One must go before the other. This inevitability bestows upon the mourner a further inevitability - to say something and to participate in the codes and rites of mourning. The distinguished French philosopher Jacques Derrida has been forced to wrestle with the complexities of mourning, as colleagues and friends passed away before him. This volume gathers together letters of condolence, memorial essays, eulogies and funeral orations, written after the deaths of figures well known in France and the US: Roland Barthes, Paul de man, Louis Marin, Emmanuel Levinas, Joseph Riddel and Michel Serviere to name but a few. Many essays are available in English for the first time. Each chapter has an introduction and a biographical sketch of its subject.
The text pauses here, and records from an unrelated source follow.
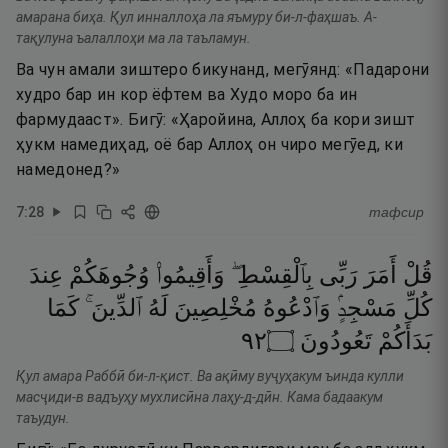
амарана биҳа. Қул инналлоҳа ла яъмуру би-л-фаҳшаъ. А-
тақулуна ъалаллоҳи ма ла таъламун.
Ва чун амали зиштеро бикунанд, мегӯянд: «Падарони
худро бар ин кор ёфтем ва Худо моро ба ин
фармудааст». Бигӯ: «Ҳаройина, Аллоҳ ба кори зишт
ҳукм намедиҳад, оё бар Аллоҳ он чиро мегӯед, ки
намедонед?»
7
:
28
тафсир
قُلْ
أَمَرَ
رَبِّى
بِٱلْقِسْطِ ۖ
وَأَقِيمُوا۟
وُجُوهَكُمْ
عِندَ
كُلِّ
مَسْجِدٍۢ
وَٱدْعُوهُ
مُخْلِصِينَ
لَهُ
ٱلدِّينَ ۚ
كَمَا
٢٩
۝
تَعُودُونَ
بَدَأَكُمْ
Қул амара Раббӣ би-л-қист. Ва ақӣму вуҷуҳакум ъинда кулли
масҷиди-в вадъуҳу мухлисӣна лаҳу-д-дӣн. Кама бадаакум
таъудун.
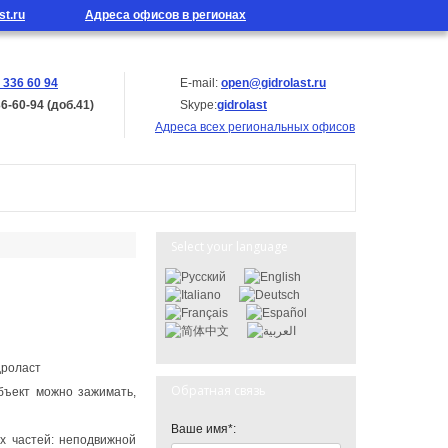
st.ru
Адреса офисов в регионах
 336 60 94
E-mail:
open@gidrolast.ru
36-60-94 (доб.41)
Skype:
gidrolast
Адреса всех региональных офисов
Select your language
Обратная связь
бъект можно зажимать,
Ваше имя*:
х частей: неподвижной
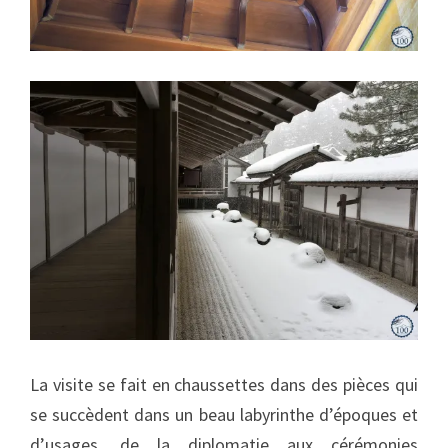
La visite se fait en chaussettes dans des pièces qui
se succèdent dans un beau labyrinthe d’époques et
d’usages, de la diplomatie aux cérémonies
Derrida bears witness to the singularity of friendship and to the uniqueness of each relationship. He is aware of the questions of tact, taste and ethical responsibility involved in speaking of the dead, and the risk of using the occasion of death for one's own reason.
This collection of memorial addresses captures Derrida's relation to prominent French thinkers and his thoughts on some important themes - mourning, the "gift of death", time, memory and friendship.
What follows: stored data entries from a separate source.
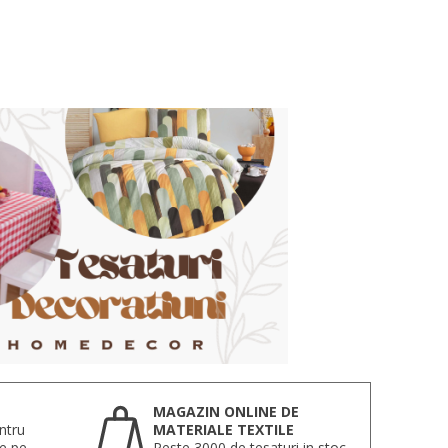
MAGAZIN ONLINE DE
ntru
MATERIALE TEXTILE
te pe
Peste 3000 de tesaturi in stoc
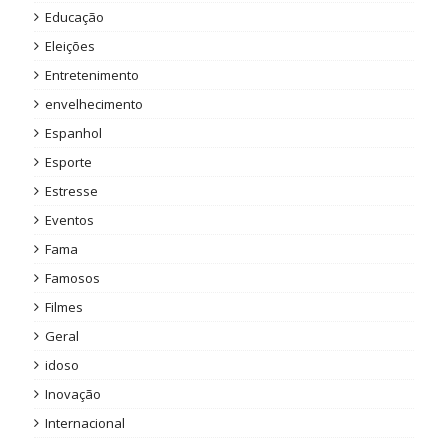
Educação
Eleições
Entretenimento
envelhecimento
Espanhol
Esporte
Estresse
Eventos
Fama
Famosos
Filmes
Geral
idoso
Inovação
Internacional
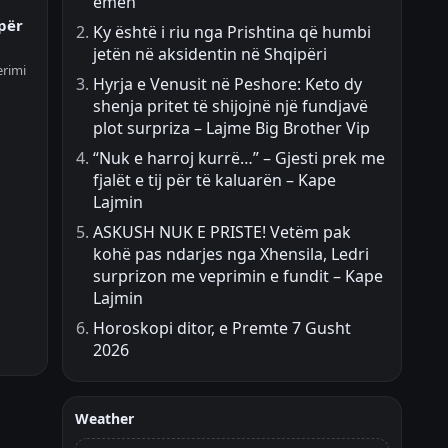
ëmën
 për
Ky është i riu nga Prishtina që humbi
jetën në aksidentin në Shqipëri
erimi
Hyrja e Venusit në Peshore: Keto dy
shenja pritet të shijojnë një fundjavë
plot surpriza – Lajme Big Brother Vip
“Nuk e harroj kurrë…” – Gjesti prek me
fjalët e tij për të kaluarën – Kape
Lajmin
ASKUSH NUK E PRISTE! Vetëm pak
kohë pas ndarjes nga Xhensila, Ledri
surprizon me veprimin e fundit – Kape
Lajmin
Horoskopi ditor, e Premte 7 Gusht
2026
Weather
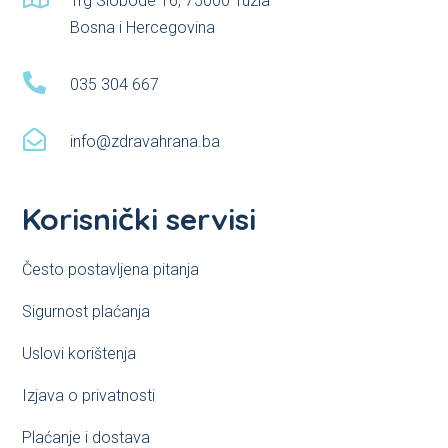
Trg Slobode 16, 75000 Tuzla
Bosna i Hercegovina

035 304 667

info@zdravahrana.ba
Korisnički servisi
Često postavljena pitanja
Sigurnost plaćanja
Uslovi korištenja
Izjava o privatnosti
Plaćanje i dostava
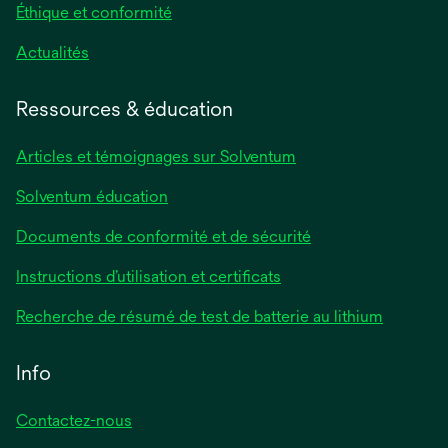
Éthique et conformité
Actualités
Ressources & éducation
Articles et témoignages sur Solventum
Solventum éducation
Documents de conformité et de sécurité
Instructions d’utilisation et certificats
Recherche de résumé de test de batterie au lithium
Info
Contactez-nous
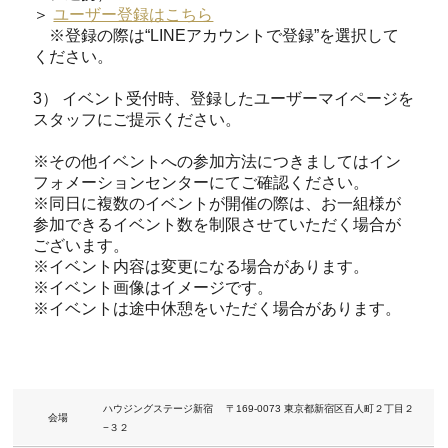
＞
ユーザー登録はこちら
※登録の際は“LINEアカウントで登録”を選択して
ください。
3） イベント受付時、登録したユーザーマイページを
スタッフにご提示ください。
※その他イベントへの参加方法につきましてはイン
フォメーションセンターにてご確認ください。
※同日に複数のイベントが開催の際は、お一組様が
参加できるイベント数を制限させていただく場合が
ございます。
※イベント内容は変更になる場合があります。
※イベント画像はイメージです。
※イベントは途中休憩をいただく場合があります。
ハウジングステージ新宿 〒169-0073 東京都新宿区百人町２丁目２
会場
−３２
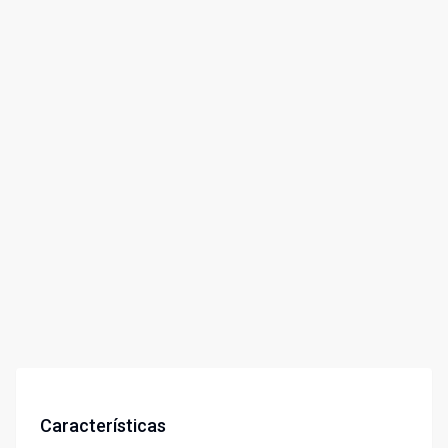
Características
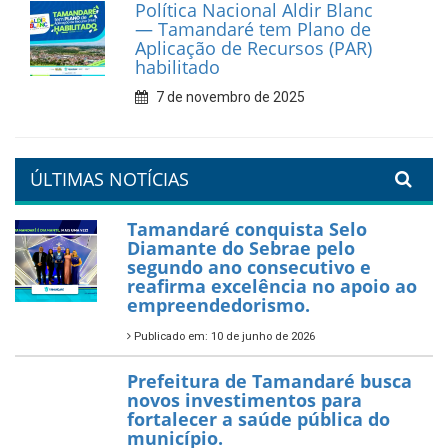
Prefeitura de Tamandaré
reforça diálogo e
compromisso com a
valorização da educação
7 de fevereiro de 2026
Tamandaré se prepara para
um Réveillon inesquecível na
orla da cidade.
26 de dezembro de 2025
PartiuENEM — Prefeitura
garante transporte gratuito
para os estudantes
7 de novembro de 2025
Política Nacional Aldir Blanc
— Tamandaré tem Plano de
Aplicação de Recursos (PAR)
habilitado
7 de novembro de 2025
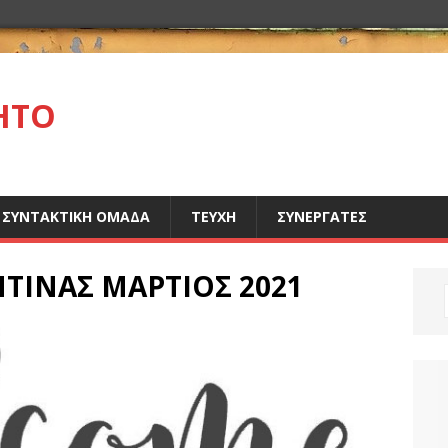
ΗΤΟ
ΣΥΝΤΑΚΤΙΚΗ ΟΜΑΔΑ
ΤΕΥΧΗ
ΣΥΝΕΡΓΑΤΕΣ
ΤΙΝΑΣ ΜΑΡΤΙΟΣ 2021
Jacques Derrida is the director of studies at the Ecole des Hautes Etudes en Sciences Sociales, Paris, and professor of humanities at the University of California, Irvine. He is the author of many books including The Gift of Death and Archive Fever, both published by the University of Chicago Press. Pascale-Anne Brault is an associate professor of French at DePaul University. Michael Naas is a professor of philosophy at DePaul University. Together they have translated several works by Derrida, including Memoirs of the Blind, published by the University of Chicago Press, and Adieu.